Today we’d like to introduce you to Katy Lemieux.
Alright, so thank you so much for sharing your story and insight with our readers. To kick things off, can you tell us a bit about how you got started?
Talking Animals Books is co-owned by Valerie Walizadeh and Katy Lemieux.
Katy and her husband are very involved in theater and the arts, and she had always talked about opening a theater company of her own. As she thought more about it and wondered if now was the right time to open one, she realized she wanted to do something that was more than a theater company.
In the summer of 2022, she visited friends in Brooklyn, N.Y. There seemed to be a bookstore on every corner, and she found herself wondering why that wasn’t the case in Grapevine. During a week of brainstorming, it started to come alive. Lemieux knew she wanted to open a bookstore that had one foot in the theater and arts world as well as one that could be a home base for the community.

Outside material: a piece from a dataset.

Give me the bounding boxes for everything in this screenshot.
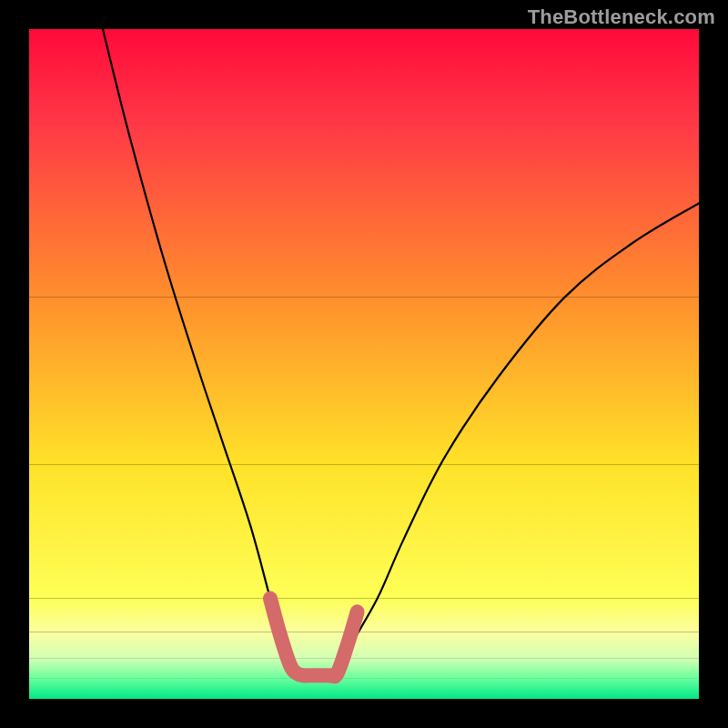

In the fall, Lemieux met Walizadeh through a close mutual friend, who brought the two together over lunch. Initially, Walizadeh was hesitant to reach out, but after some encouragement, she did, and the rest is history. A blind date that became a marriage overnight.
Last fall Lemieux launched a Kickstarter campaign to help her and Walizadeh open the bookstore. They raised more than $54,000 from 345 backers.
Talking Animals, now open as of February 7, offers a wide selection of new and used books, including children’s literature, modern fiction, true crime, cookbooks, foreign-language titles, and art books, as well as local authors. The store features monthly author events and weekly children’s story time.
Our name comes from C.S. Lewis’s The Chronicles of Narnia, a subcategory of Narnia’s inhabitants, the sentient animals who can speak to humans.
Alright, so let’s dig a little deeper into the story – has it been an easy path overall, and if not, what were the challenges you’ve had to overcome?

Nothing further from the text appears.